Grammar Girl spends some time today on the distinction some writers and editors maintain between like and such as. She generally supports the distinction, but I must, with regret, dissent.*

In fact, she undermines her own argument by presenting sentences exemplifying the distinction and then adding two in which it is impossible to determine which sense is intended. Or see how the meaning is altered.

Perhaps you have ever so much more time than I do in editing and can enjoy the leisure of maintaining gossamer distinctions. Or of sexing butterflies. For my part, I consider like and such as to be interchangeable, and I leave them as I find them.


*Quoting Merriam-Webster’s Dictionary of English Usage in a previous post, I challenged readers to mark the distinction in a set of sentences. Predictably, they could not agree.


Posted by John McIntyre at 1:56 PM | | Comments (6)


I like (meaning "have a preference for") using both interchangeably to avoid situations when I might use one or the other twice in a paragraph.

Shouldn't the art of editing allow for things like/such asc ommon sense and the way people speak? I seriously doubt there is much sexing of butterflies going on in newsrooms nowadays. When it comes to this, nor should there be.

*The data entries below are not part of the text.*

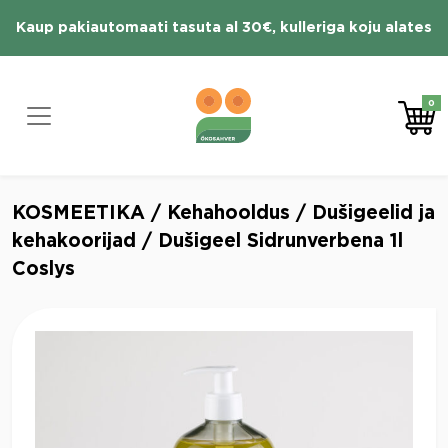
Skip
Kaup pakiautomaati tasuta al 30€, kulleriga koju alates
to
content
70 € tasuta
0
KOSMEETIKA
/
Kehahooldus
/
Dušigeelid ja
kehakoorijad
/ Dušigeel Sidrunverbena 1l
Coslys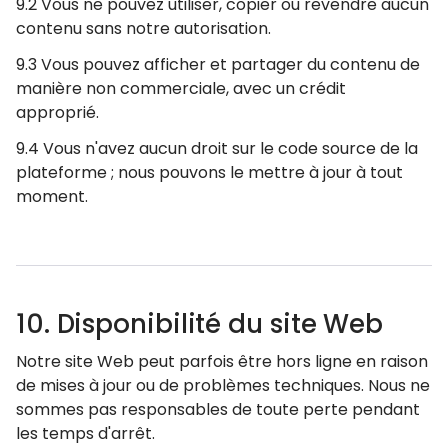
9.2 Vous ne pouvez utiliser, copier ou revendre aucun
contenu sans notre autorisation.
9.3 Vous pouvez afficher et partager du contenu de
manière non commerciale, avec un crédit
approprié.
9.4 Vous n'avez aucun droit sur le code source de la
plateforme ; nous pouvons le mettre à jour à tout
moment.
10. Disponibilité du site Web
Notre site Web peut parfois être hors ligne en raison
de mises à jour ou de problèmes techniques. Nous ne
sommes pas responsables de toute perte pendant
les temps d'arrêt.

The discordance caused by the sound of a valley girl using "such as" instead of "like" is all that came to mind upon reading this post.

As with this, sometimes sexing butterflies is downright simple (as with tiger swallowtails, for instance), sometimes calls for a sharp eye (monarchs), sometimes can't be done without a DNA sequencer (mourning cloaks or red admirals).

When it matters, I really doubt people err. When it doesn't, I really doubt it's an error.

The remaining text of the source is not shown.